Canto 22 Summary and Analysis
The Soul from Navarre: Probably Gian Polo; Spaniard; former servant
Dante says that the many sights and sounds of his past do not compare with the journey that he is now beginning. Dante sees sinners jumping into the hot-pot to escape the wrath of the demons; one soul, however, does not submerge himself and is hooked by a demon. This soul is from Navarre and tells of events in his life; after his narrative the demons torture the shade.
The soul tells of others who occupy the pit with him: Fra Gomita and Don Michael Zanche. He makes a deal with the demons to fetch up seven to substitute for himself.

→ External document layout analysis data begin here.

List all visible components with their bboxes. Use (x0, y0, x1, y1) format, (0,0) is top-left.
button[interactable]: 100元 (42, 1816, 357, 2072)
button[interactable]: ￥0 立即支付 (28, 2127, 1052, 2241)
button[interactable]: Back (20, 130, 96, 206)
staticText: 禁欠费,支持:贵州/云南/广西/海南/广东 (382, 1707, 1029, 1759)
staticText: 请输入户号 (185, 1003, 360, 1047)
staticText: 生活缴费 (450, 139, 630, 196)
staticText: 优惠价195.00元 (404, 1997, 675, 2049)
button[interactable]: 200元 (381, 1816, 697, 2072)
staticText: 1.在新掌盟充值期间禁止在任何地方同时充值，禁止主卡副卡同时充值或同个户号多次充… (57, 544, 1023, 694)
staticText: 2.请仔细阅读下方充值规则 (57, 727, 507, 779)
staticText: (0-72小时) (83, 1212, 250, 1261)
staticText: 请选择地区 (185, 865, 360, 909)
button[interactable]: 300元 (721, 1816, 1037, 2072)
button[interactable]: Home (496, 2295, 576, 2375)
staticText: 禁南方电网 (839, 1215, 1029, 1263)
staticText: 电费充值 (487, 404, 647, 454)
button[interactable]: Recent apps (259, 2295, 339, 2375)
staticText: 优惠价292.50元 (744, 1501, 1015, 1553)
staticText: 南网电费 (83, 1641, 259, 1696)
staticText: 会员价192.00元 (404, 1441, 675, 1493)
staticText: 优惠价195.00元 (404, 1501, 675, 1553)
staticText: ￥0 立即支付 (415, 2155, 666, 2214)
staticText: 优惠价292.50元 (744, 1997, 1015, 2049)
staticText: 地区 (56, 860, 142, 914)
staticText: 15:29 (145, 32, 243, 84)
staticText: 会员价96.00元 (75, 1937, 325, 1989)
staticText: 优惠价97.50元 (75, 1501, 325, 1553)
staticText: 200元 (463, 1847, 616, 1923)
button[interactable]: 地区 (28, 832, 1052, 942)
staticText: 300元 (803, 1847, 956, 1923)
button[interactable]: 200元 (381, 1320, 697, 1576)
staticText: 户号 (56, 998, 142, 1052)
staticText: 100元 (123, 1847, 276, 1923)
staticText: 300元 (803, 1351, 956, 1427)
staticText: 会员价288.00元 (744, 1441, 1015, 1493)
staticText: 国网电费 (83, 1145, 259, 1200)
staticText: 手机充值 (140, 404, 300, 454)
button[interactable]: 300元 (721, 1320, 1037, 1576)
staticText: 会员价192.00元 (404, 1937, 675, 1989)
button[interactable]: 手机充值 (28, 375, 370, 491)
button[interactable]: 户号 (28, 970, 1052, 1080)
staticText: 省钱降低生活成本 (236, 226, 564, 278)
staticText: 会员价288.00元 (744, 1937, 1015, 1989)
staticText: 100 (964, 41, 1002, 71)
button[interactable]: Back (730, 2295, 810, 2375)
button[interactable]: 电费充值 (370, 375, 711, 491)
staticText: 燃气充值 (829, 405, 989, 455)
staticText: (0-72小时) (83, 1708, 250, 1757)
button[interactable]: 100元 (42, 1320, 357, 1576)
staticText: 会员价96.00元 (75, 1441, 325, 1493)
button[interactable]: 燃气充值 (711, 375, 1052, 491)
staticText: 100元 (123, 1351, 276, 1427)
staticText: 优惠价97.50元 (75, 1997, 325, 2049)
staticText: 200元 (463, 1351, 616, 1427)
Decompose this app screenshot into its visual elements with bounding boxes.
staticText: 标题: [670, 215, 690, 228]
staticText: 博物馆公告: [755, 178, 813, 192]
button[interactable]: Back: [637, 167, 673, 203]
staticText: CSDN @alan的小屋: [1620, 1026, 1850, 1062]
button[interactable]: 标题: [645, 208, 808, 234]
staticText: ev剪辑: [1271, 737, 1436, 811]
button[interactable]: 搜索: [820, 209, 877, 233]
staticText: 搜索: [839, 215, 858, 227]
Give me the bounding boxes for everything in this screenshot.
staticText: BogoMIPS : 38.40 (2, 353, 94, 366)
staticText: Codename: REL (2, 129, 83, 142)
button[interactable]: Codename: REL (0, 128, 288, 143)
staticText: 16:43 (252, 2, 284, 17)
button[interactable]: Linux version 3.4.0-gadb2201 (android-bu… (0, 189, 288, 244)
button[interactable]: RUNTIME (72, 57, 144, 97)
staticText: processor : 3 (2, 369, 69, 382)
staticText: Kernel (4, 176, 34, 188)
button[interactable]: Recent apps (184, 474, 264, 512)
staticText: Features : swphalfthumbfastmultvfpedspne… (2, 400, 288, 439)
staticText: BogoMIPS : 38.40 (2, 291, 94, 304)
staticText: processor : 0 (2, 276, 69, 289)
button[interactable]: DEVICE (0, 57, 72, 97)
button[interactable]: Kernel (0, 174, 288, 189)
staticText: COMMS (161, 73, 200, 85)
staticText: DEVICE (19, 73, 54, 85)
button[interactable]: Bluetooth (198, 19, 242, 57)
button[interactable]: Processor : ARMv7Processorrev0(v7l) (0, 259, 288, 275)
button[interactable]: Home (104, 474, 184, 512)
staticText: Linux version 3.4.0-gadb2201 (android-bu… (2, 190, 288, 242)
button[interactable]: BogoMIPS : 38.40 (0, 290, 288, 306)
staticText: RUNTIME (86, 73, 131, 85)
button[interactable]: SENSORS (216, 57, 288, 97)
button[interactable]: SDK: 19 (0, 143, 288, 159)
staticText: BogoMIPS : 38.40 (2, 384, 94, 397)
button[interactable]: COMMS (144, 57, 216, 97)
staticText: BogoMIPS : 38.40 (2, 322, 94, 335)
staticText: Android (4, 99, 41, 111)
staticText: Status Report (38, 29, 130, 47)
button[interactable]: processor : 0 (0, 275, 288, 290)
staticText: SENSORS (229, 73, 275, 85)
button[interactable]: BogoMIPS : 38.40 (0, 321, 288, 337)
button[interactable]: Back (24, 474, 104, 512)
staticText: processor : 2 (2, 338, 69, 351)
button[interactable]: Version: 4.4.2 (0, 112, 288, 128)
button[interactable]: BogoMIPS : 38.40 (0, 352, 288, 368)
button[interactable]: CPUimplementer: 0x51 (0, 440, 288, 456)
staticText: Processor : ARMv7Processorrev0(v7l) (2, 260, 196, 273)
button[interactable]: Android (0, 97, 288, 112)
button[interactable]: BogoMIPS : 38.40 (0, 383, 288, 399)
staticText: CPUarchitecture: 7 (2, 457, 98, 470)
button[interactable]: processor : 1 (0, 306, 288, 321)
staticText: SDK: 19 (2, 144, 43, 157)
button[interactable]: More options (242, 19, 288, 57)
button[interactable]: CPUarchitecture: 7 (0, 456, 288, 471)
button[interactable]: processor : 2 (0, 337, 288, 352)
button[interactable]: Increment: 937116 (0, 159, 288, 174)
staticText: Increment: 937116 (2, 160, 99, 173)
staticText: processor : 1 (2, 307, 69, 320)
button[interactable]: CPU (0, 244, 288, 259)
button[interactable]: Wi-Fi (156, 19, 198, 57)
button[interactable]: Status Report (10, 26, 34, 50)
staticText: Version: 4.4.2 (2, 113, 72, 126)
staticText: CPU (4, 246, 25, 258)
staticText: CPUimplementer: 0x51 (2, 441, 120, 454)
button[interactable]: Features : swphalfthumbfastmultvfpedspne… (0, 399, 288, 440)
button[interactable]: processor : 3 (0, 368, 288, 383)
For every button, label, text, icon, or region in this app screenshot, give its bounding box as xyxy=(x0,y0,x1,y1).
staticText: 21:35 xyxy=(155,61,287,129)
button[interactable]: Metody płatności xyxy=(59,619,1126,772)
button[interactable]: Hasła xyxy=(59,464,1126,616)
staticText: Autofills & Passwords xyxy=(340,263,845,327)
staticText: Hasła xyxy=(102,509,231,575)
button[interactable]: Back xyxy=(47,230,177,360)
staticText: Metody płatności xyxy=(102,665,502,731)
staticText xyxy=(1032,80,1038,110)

The demons threaten to come after him if he fails to deliver. When the demons look away, the soul dives into the pit.
This trickery causes the demons to squabble among themselves. While they argue, splutter in rage, and fight among themselves, Dante and Virgil slip away.
Discussion and Analysis
Dante is horrified and amazed at the sights he sees. The soul that does not return promptly to the pit may be Gian Polo, a Spaniard, from Navarre. Fra Gomita, who was hanged, was at one time a judge of the province of Gallura. Don Michael Zanche was a son of Fredrick II; his son-in-law murdered him in 1290. Canto XXXIII refers to Branca d’Oria, the murderer of Zanche.
The trickery employed by Gian Polo illustrates a common literary theme: survival of the unfittest; technically the least fit should not conquer, but the survival and conquest of the “underdog” makes for interesting reading. The two travelers—Dante and Virgil—continue on their journey; their actions depict a second traditional theme: that of the journey, called the picaresque theme.